Genetic Ancestry Adjustment Techniques
Raw PRS values can be adjusted using genetic ancestry inferred through principal components. These methods enhance the performance of PRS by removing the influence of allele frequency differences between populations.
Optimising PRS panels to include functional variants
Finemapping and other techniques aim to focus genetic effects onto variants that are more likely to be causal of disease, rather than being variants that simply tag the causal variant. The overall effect of this approach is to use more putatively causal variants in a PRS panel, which reduces (or even removes) the attenuation in performance that is caused by differences in LD patterns between different populations.
Utilizing genetic ancestry specific populations for PRS testing and validation
To provide accurate assessments of PRS in different populations, it is essential to test their performance in different populations. This explicitly acknowledges that PRS performance varies in different groups, but aims to establish a more accurate translation of PRS into risk reports by assessing the performance of the PRS in different groups. Allelica use ancestry specific risk distributions to accurately predict risk.

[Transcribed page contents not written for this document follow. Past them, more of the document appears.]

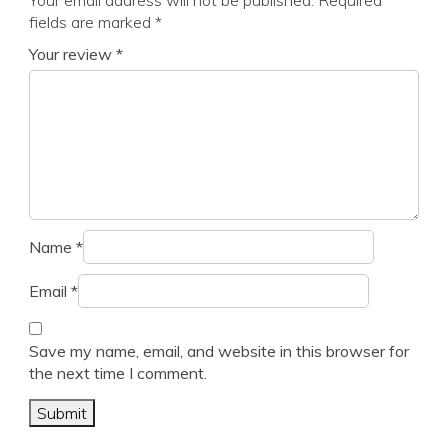
Your email address will not be published.
Required
fields are marked
*
Your review
*
Name
*
Email
*
Save my name, email, and website in this browser for
the next time I comment.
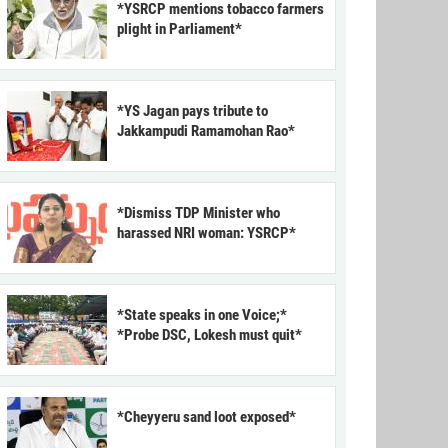
*YSRCP mentions tobacco farmers
plight in Parliament*
*YS Jagan pays tribute to
Jakkampudi Ramamohan Rao*
*Dismiss TDP Minister who
harassed NRI woman: YSRCP*
*State speaks in one Voice;*
*Probe DSC, Lokesh must quit*
*Cheyyeru sand loot exposed*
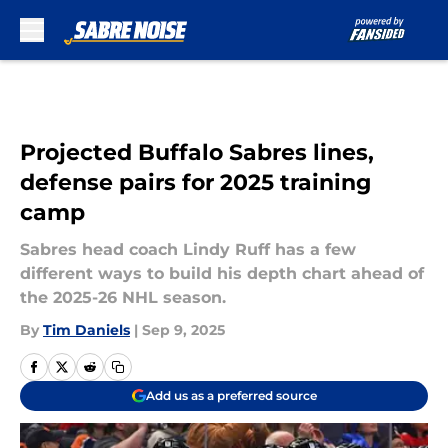
Skip to main content
Projected Buffalo Sabres lines,
defense pairs for 2025 training
camp
Sabres head coach Lindy Ruff has a few
different ways to build his depth chart ahead of
the 2025-26 NHL season.
By
Tim Daniels
|
Sep 9, 2025
Add us as a preferred source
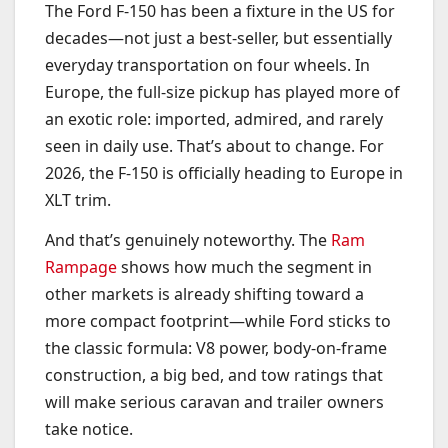
The Ford F-150 has been a fixture in the US for
decades—not just a best-seller, but essentially
everyday transportation on four wheels. In
Europe, the full-size pickup has played more of
an exotic role: imported, admired, and rarely
seen in daily use. That’s about to change. For
2026, the F-150 is officially heading to Europe in
XLT trim.
And that’s genuinely noteworthy. The
Ram
Rampage
shows how much the segment in
other markets is already shifting toward a
more compact footprint—while Ford sticks to
the classic formula: V8 power, body-on-frame
construction, a big bed, and tow ratings that
will make serious caravan and trailer owners
take notice.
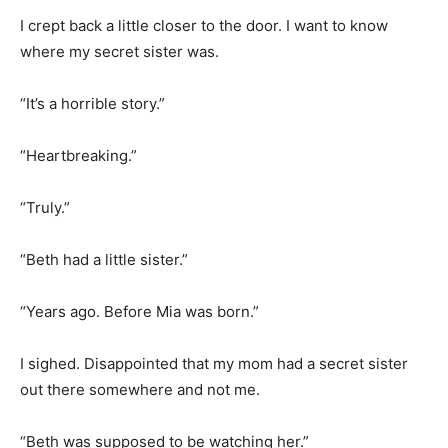
I crept back a little closer to the door. I want to know
where my secret sister was.
“It’s a horrible story.”
“Heartbreaking.”
“Truly.”
“Beth had a little sister.”
“Years ago. Before Mia was born.”
I sighed. Disappointed that my mom had a secret sister
out there somewhere and not me.
“Beth was supposed to be watching her.”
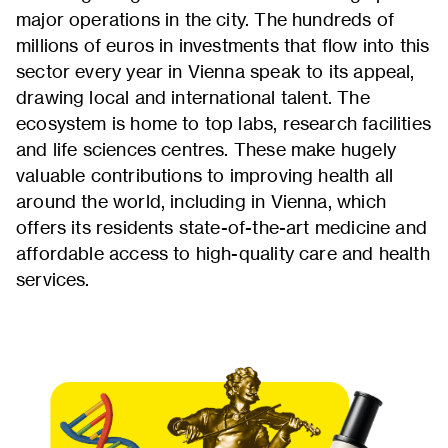
major operations in the city. The hundreds of
millions of euros in investments that flow into this
sector every year in Vienna speak to its appeal,
drawing local and international talent. The
ecosystem is home to top labs, research facilities
and life sciences centres. These make hugely
valuable contributions to improving health all
around the world, including in Vienna, which
offers its residents state-of-the-art medicine and
affordable access to high-quality care and health
services.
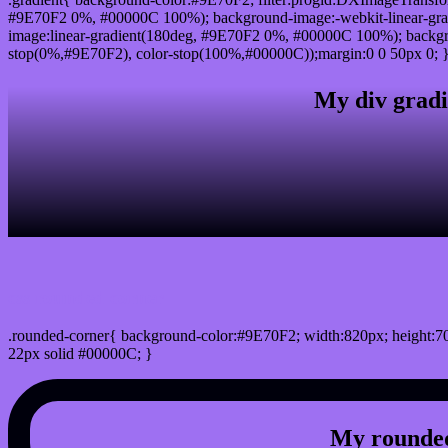
#9E70F2 0%, #00000C 100%); background-image:-webkit-linear-gr
image:linear-gradient(180deg, #9E70F2 0%, #00000C 100%); backgro
stop(0%,#9E70F2), color-stop(100%,#00000C));margin:0 0 50px 0; 
My div gradi
css rounded corner
.rounded-corner{ background-color:#9E70F2; width:820px; height:70
22px solid #00000C; }
My rounded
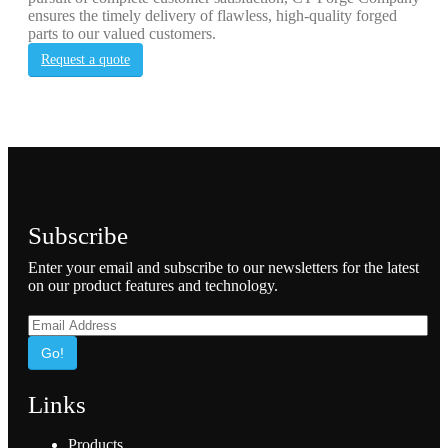
ensures the timely delivery of flawless, high-quality forged
parts to our valued customers.
Request a quote
Subscribe
Enter your email and subscribe to our newsletters for the latest
on our product features and technology.
Go!
Links
Products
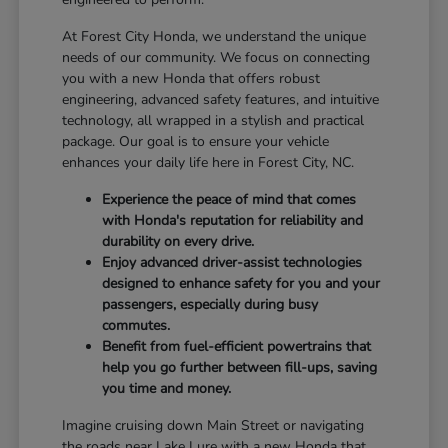
At Forest City Honda, we understand the unique
needs of our community. We focus on connecting
you with a new Honda that offers robust
engineering, advanced safety features, and intuitive
technology, all wrapped in a stylish and practical
package. Our goal is to ensure your vehicle
enhances your daily life here in Forest City, NC.
Experience the peace of mind that comes
with Honda's reputation for reliability and
durability on every drive.
Enjoy advanced driver-assist technologies
designed to enhance safety for you and your
passengers, especially during busy
commutes.
Benefit from fuel-efficient powertrains that
help you go further between fill-ups, saving
you time and money.
Imagine cruising down Main Street or navigating
the roads near Lake Lure with a new Honda that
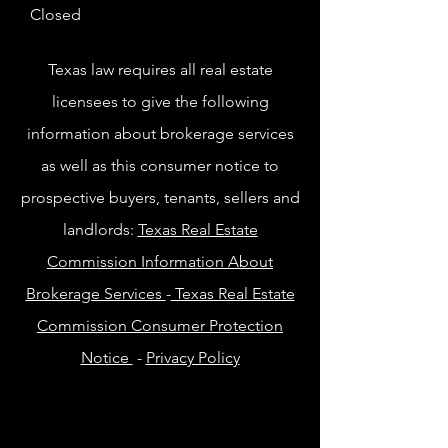
Closed
Texas law requires all real estate
licensees to give the following
information about brokerage services
as well as this consumer notice to
prospective buyers, tenants, sellers and
landlords:
Texas Real Estate
Commission Information About
Brokerage Services
-
Texas Real Estate
Commission Consumer Protection
Notice
-
Privacy Policy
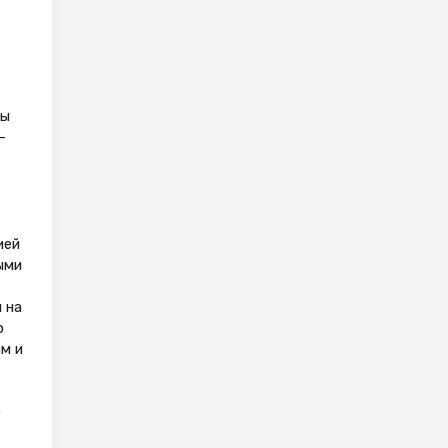
мы
–
ией
ыми
 на
о
м и
о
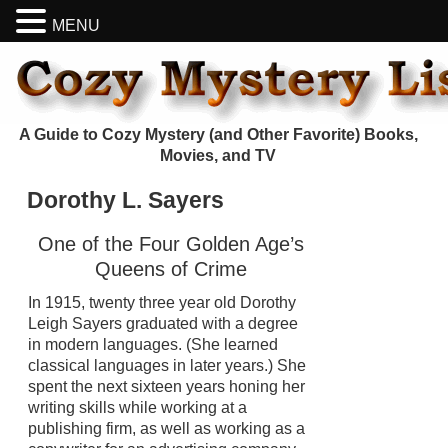
MENU
A Guide to Cozy Mystery (and Other Favorite) Books,
Movies, and TV
Dorothy L. Sayers
One of the Four Golden Age’s
Queens of Crime
In 1915, twenty three year old Dorothy
Leigh Sayers graduated with a degree
in modern languages. (She learned
classical languages in later years.) She
spent the next sixteen years honing her
writing skills while working at a
publishing firm, as well as working as a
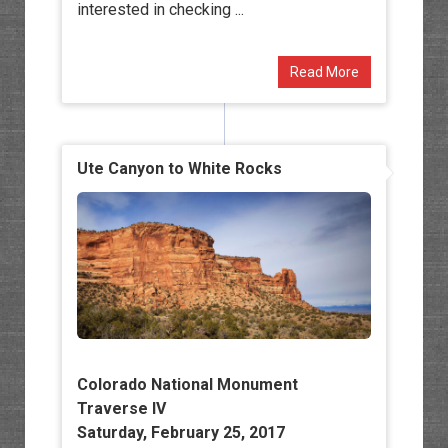
interested in checking ...
Read More
Ute Canyon to White Rocks
Colorado National Monument
Traverse IV
Saturday, February 25, 2017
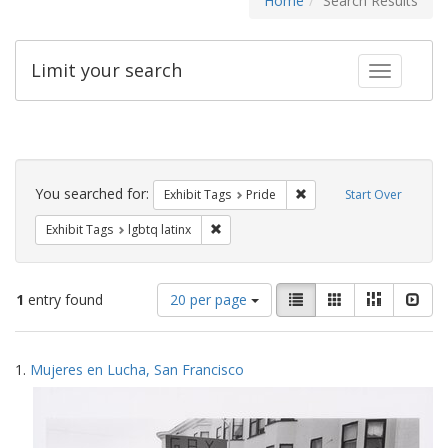
Home
Search Results
Limit your search
Toggle fac
Search
Constraints
You searched for:
Remove constraint Exhibi
Exhibit Tags
Pride
Start Over
Remove constraint Exhibit Tags: lgbtq la
Exhibit Tags
lgbtq latinx
Number
View
List
Gallery
Masonry
Slid
1
entry found
20 per page
of
results
results
as:
Search
to
1.
Mujeres en Lucha, San Francisco
display
Results
per
page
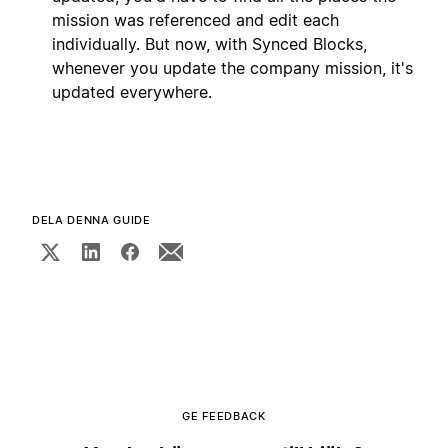
mission was referenced and edit each
individually. But now, with Synced Blocks,
whenever you update the company mission, it's
updated everywhere.
DELA DENNA GUIDE
GE FEEDBACK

Ancestry-specific approaches improve clinical PRSs
These advancements in PRS development mean that even compared to a few years ago, we can be more confident that our clinical PRSs can be accurately applied to the populations that we serve. The underrepresentation of non-European populations in genetic research is still an issue, and we support all efforts to increase representation. The continued development of diverse biobanks (e.g. All of Us) will greatly aid these endeavours. Expanding the diversity of genetic datasets is crucial for equitable healthcare.
You can read much more detail about these developments in our recent papers (Busby et al 2023; Busby et al under review). The application of polygenic risk scores across different genetic ancestries raises complexities due to population biases, genetic diversity, and differing environmental influences. However, by diversifying genomic data, employing multiancestry models, and utilizing advanced machine learning and functional genomics, Allelica has developed accurate and universally applicable PRS. These efforts ensure that the benefits of genetic research and personalized medicine are equitably distributed across all populations.